Now, that's an understatement
November 2, 2010 was not a good day for proponents of marijuana legalization. Initiatives to allow for the use of marijuana for medicinal purposes were voted down in South Dakota, Oregon, and probably Arizona.   After decriminalizing possession of up to an ounce in the last election and making headway for their own legalization vote, only two Massachusetts districts voted “yes” on a non-binding ballot question asking whether their elected officials should support legislation efforts.  And the grand-daddy of them all, the marijuana legalization effort in California, Proposition 19, which received global attention due to the fact that it would have made California the first state to legalize the recreational use, possession and cultivation of cannabis for those 21 and up, was voted down.   Furthermore, in real kick-em-when-their-down fashion, cities around California managed to win approval for plans to tax the sale of medical marijuana.  The White House Drug Policy Director, Gil Kerlikowske, issued a statement saying,"Today, Californians recognized that legalizing marijuana will not make our citizens healthier, solve California's budget crisis, or reduce drug related violence in Mexico," but is that really the reason California's legalization initiative was voted down?



The fact that Proposition 19 lost in California's infamous marijuana-growing region known as the "Emerald Triangle" of Humboldt, Mendocino and Trinity counties, leads to the conclusion, as discussed in an earlier FugginSuggin article,  that the reason for the initiative's failure is due to the fact that many in the current medical marijuana industry feared the profitable system they have created would be taken over by corporations or lose its purpose because of government regulation.  Discourse with "Yes to Prop 19" campaigners led to the consensus that many supporters of marijuana legalization, including growers, dispensary owners, and the every day pot smoker, feared the increased government control, regulation, and taxation powers over the existing medical marijuana industry. They feared that Prop 19 would ultimately lead to the survival of only expansive corporate powers, as only they could afford to thrive in the proposed post-Prop 19 arena.
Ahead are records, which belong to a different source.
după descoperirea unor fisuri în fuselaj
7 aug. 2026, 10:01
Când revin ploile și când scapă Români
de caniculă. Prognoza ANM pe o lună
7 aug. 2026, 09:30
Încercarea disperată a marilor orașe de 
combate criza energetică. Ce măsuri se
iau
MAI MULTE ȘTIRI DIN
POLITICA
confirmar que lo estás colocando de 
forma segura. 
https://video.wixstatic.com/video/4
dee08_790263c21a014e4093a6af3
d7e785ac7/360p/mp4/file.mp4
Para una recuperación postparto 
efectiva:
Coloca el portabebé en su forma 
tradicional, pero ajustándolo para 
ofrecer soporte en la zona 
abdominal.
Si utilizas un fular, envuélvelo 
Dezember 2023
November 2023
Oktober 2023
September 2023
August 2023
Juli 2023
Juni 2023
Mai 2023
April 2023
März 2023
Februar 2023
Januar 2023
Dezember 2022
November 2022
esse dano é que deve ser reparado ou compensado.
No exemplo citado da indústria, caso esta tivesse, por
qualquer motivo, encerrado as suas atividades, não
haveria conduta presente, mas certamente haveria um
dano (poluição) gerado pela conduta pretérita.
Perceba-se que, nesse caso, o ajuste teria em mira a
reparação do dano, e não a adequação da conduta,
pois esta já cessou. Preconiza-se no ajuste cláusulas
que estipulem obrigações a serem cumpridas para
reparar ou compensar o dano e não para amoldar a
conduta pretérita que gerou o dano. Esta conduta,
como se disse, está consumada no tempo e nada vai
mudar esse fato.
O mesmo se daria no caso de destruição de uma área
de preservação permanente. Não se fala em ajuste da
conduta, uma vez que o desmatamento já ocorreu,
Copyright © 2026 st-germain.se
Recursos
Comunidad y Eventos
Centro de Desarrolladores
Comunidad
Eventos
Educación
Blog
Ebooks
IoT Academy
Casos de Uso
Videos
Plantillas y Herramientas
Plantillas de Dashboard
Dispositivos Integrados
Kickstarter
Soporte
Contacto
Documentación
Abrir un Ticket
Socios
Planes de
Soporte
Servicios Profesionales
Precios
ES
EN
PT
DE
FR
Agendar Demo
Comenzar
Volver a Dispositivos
Therefore, in reality, Prop 19 did not pass for a legitimate and hopefully progressive reason -- the inherent and pervasive distrust of our government, due especially to the "survival of the wealthiest" nature of our capitalist society.

Maybe the failure of Prop 19 also had something to do with the consistent low turnout of young Americans on election day.  I totally understand that as the U.S. political system (+ voting system, justice system, economic policies, etc. etc.) is frustrating, disheartening, and contrary to common sense in many ways, especially to younger Americans that cannot get past their view of voting as futile and pointless.  Also, older voters have been sufficiently propagandized into thinking that marijuana is a "gateway" drug, and smoking marijuana makes you a giggling, hallucinating idiot.  

One of the many signs of the Rally To Support Sanity/Fear
Hopefully, those funding the next wave of legalization efforts will put more effort into campaigns to eliminate the Reefer Madness-type stigma's that are far too often related to pot.  The effects of using pot are minimal compared to over-indulgence in alcoholic beverages or prescription medications.  Furthermore, if anything is a "gateway drug," lowering inhibitions and leading people to the use of harder drugs, it's alcohol.  Think about it.  Personally, I drank alcohol before I ever smoked a cigarette or marijuana.  Hell, I toked one, legally of course, just before shelling out this post, and I think this article is pretty decent.  Regardless of the outcome, it was a close vote, and a great step in the legalization effort.